The WHOI STD field (Fig. 4a) is smooth, with relatively large variability occurring over the Gulf Stream, the Labrador Sea, and high southern latitudes. The field's overall structure is similar to that of the NCEP2 (Fig. 4d) and the revised NCEP2 estimation (Fig. 4f).
The SOC STD field (Fig. 4b) is noisy, particularly in the southern basin where ship data are sparse (Josey et al. 1998). The influence of data distribution on the STD structure is obvious: the flux variability is small along the ship routes, but becomes large away from those routes. Nevertheless, the pattern of the variability in the northern basin between the equator and 45°N is similar among the SOC, WHOI, and both the original and revised NCEP2 fluxes.
The ECMWF STD field (Fig. 4c) has the largest variability of all the products. The STD for the revised ECMWF fluxes (Fig. 4e) shows that the variability is reduced in the southern and equatorial region and enhanced in the midnorthern basin. However, the STD patterns in both the original and revised versions are very different from the other products. This peculiarity appears to be related to the changing ECMWF operational system (see the data description in section 2b). This problem is to be further discussed in the following section.
c. The change of the mean property with time
To examine the temporal variability of the systematic biases in NWP models, the year-to-year variations of the yearly mean turbulent heat fluxes averaged over the northern Atlantic basin from the equator to 45°N are plotted (Fig. 5). This is the region where the four flux products, that is, the WHOI synthesis, the SOC analysis, and the two versions of NCEP2 fluxes, exhibit similar year-to-year variability (Fig. 4) and the SOC analysis has the better data coverage (Josey et al. 1998). The following interesting features are highlighted in Fig. 5.
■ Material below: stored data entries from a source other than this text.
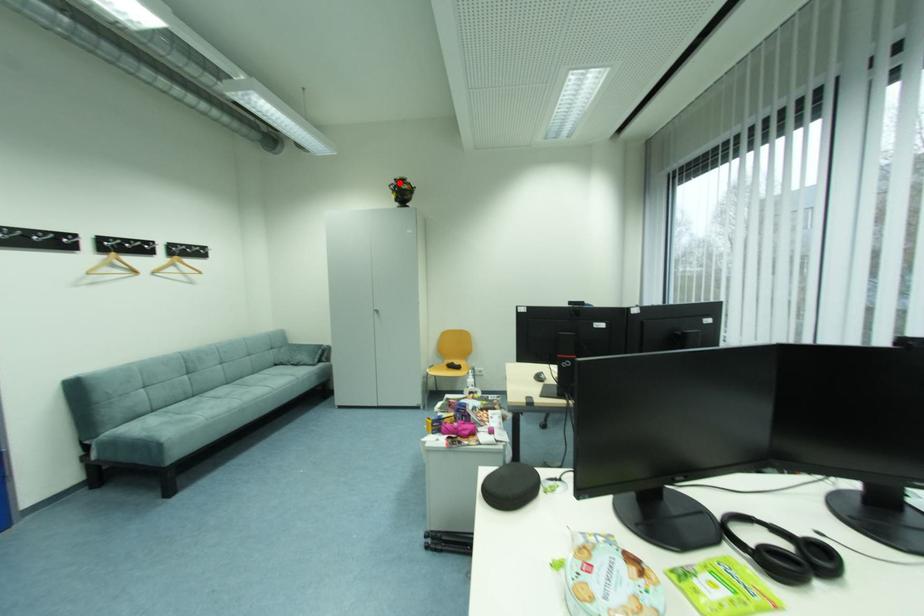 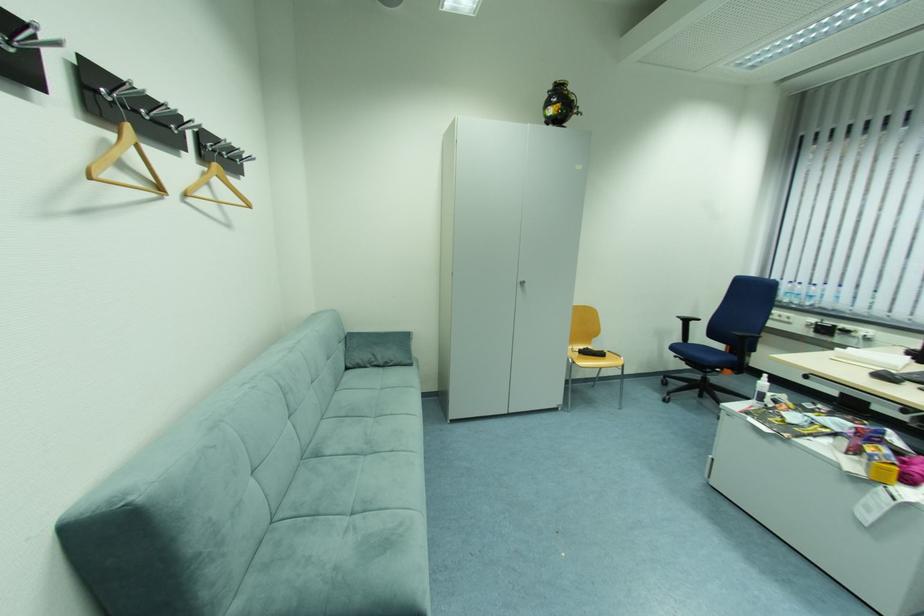 In the second image, find the point that corresponds to the highlighted location in the first image.

(558, 87) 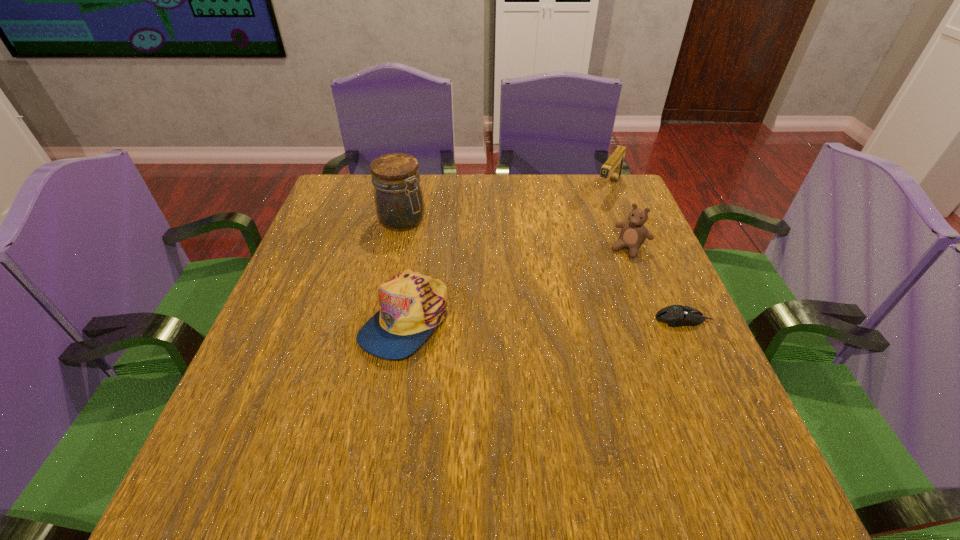 I want to click on free space between the pistol and the cap, so click(x=507, y=254).

Find the location of a particular element. empty location between the cap and the computer mouse is located at coordinates (543, 319).

Where is `empty location between the computer mouse and the pistol`? Image resolution: width=960 pixels, height=540 pixels. empty location between the computer mouse and the pistol is located at coordinates (646, 254).

Image resolution: width=960 pixels, height=540 pixels. In order to click on free spot between the teddy bear and the computer mouse in this screenshot , I will do `click(656, 284)`.

At what (x,y) coordinates should I click in order to perform the action: click on unoccupied position between the computer mouse and the jar. Please return your answer as a coordinate pair (x, y). The height and width of the screenshot is (540, 960). Looking at the image, I should click on (542, 269).

The height and width of the screenshot is (540, 960). Identify the location of unoccupied position between the shortest object and the cap. pyautogui.click(x=543, y=319).

You are a GUI agent. You are given a task and a screenshot of the screen. Output one action in this format:
    pyautogui.click(x=<x>, y=<y>)
    Task: Click on the empty space that is in between the farthest object and the cap
    
    Given the screenshot: What is the action you would take?
    pyautogui.click(x=507, y=254)

Identify the location of vacant region between the shortest object and the third nearest object. The width and height of the screenshot is (960, 540). 656,284.

You are a GUI agent. You are given a task and a screenshot of the screen. Output one action in this format:
    pyautogui.click(x=<x>, y=<y>)
    Task: Click on the fourth closest object relative to the computer mouse
    
    Given the screenshot: What is the action you would take?
    pyautogui.click(x=398, y=197)

Where is `the second closest object relative to the shortest object`? This screenshot has width=960, height=540. the second closest object relative to the shortest object is located at coordinates (613, 166). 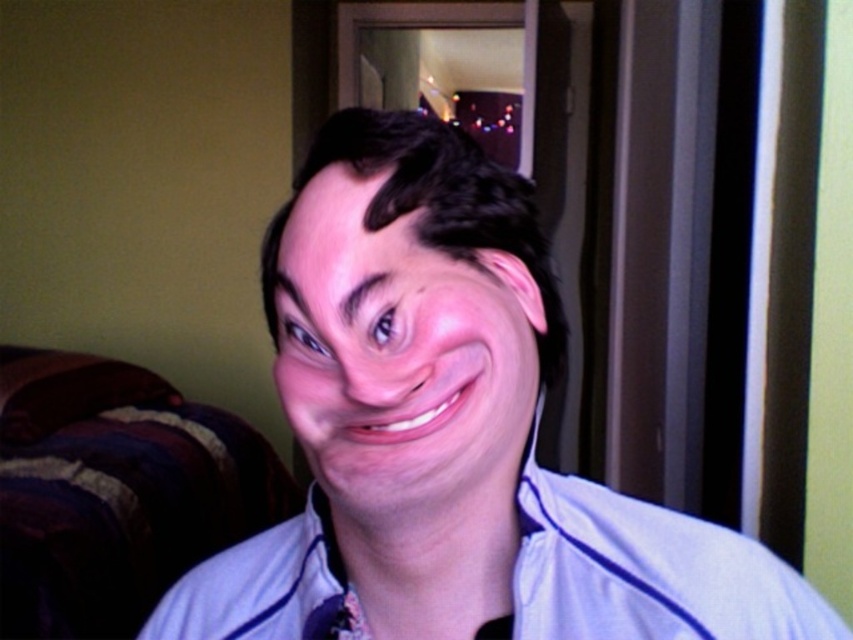 Question: Can you confirm if light blue fabric dress shirt at center is positioned to the right of purple fabric at center?

Choices:
 (A) yes
 (B) no

Answer: (A)

Question: Is light blue fabric dress shirt at center wider than purple fabric at center?

Choices:
 (A) no
 (B) yes

Answer: (B)

Question: Can you confirm if blue fabric shirt at center is positioned to the right of light blue fabric dress shirt at center?

Choices:
 (A) no
 (B) yes

Answer: (A)

Question: Which of the following is the farthest from the observer?

Choices:
 (A) (775, 592)
 (B) (339, 621)
 (C) (297, 212)

Answer: (A)

Question: Among these points, which one is farthest from the camera?

Choices:
 (A) (328, 634)
 (B) (691, 609)

Answer: (B)

Question: Which point is farther to the camera?

Choices:
 (A) light blue fabric dress shirt at center
 (B) purple fabric at center

Answer: (B) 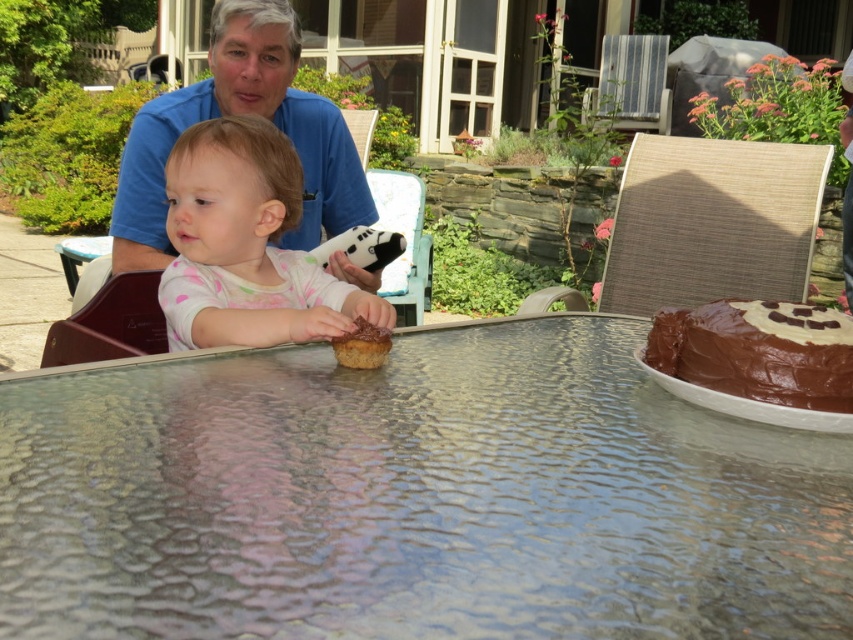 Question: Does matte blue shirt at upper left have a greater width compared to chocolate matte cake at right?

Choices:
 (A) no
 (B) yes

Answer: (B)

Question: Can you confirm if white dotted fabric at center is wider than matte blue shirt at upper left?

Choices:
 (A) yes
 (B) no

Answer: (B)

Question: Is transparent textured glass at center bigger than chocolate cake at center?

Choices:
 (A) no
 (B) yes

Answer: (B)

Question: Which object appears closest to the camera in this image?

Choices:
 (A) chocolate cake at center
 (B) matte blue shirt at upper left
 (C) transparent textured glass at center

Answer: (C)

Question: Which point is farther to the camera?

Choices:
 (A) (223, 108)
 (B) (788, 381)
 (C) (102, 428)
 (D) (202, 262)

Answer: (A)

Question: Which of the following is the closest to the observer?

Choices:
 (A) (259, 317)
 (B) (546, 595)
 (C) (236, 65)

Answer: (B) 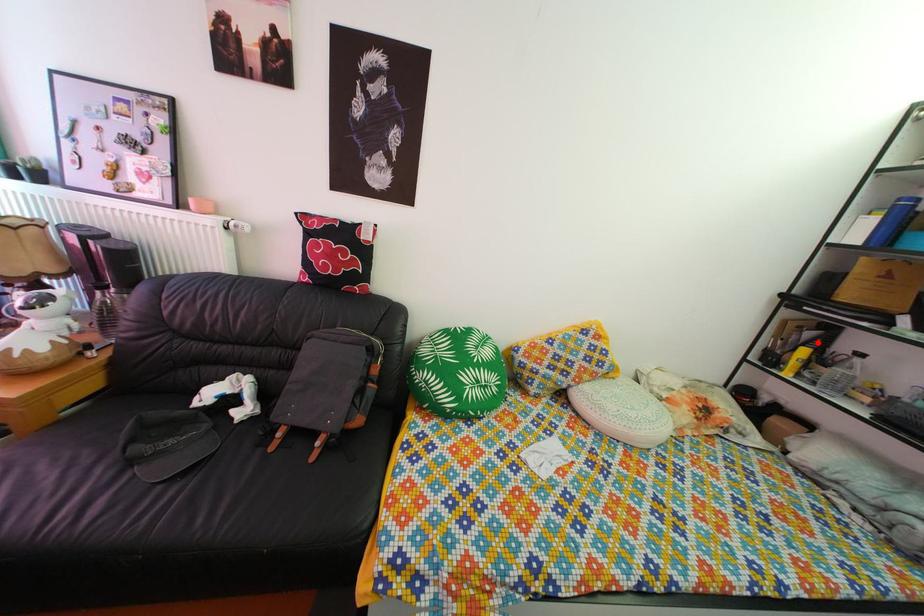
The trend and year-to-year variability of the area-averaged WHOI flux index have the best agreement with those of the SOC index. The time mean deviation is less than 6 W m−2 over the 10-yr period from 1988 to 1999. The ECMWF and NCEP2 turbulent fluxes are systematically larger over the entire period. On average, the turbulent heat loss is about 20 W m−2 stronger from the ECMWF model and about 18 W m−2 stronger from the NCEP2 model.
The NCEP2 flux index shows a trend of yearly variability consistent with that of the SOC and WHOI fluxes, even though the intensity of the fluxes is persistently larger. The revised NCEP2 fluxes retain the trend, but become persistently weaker.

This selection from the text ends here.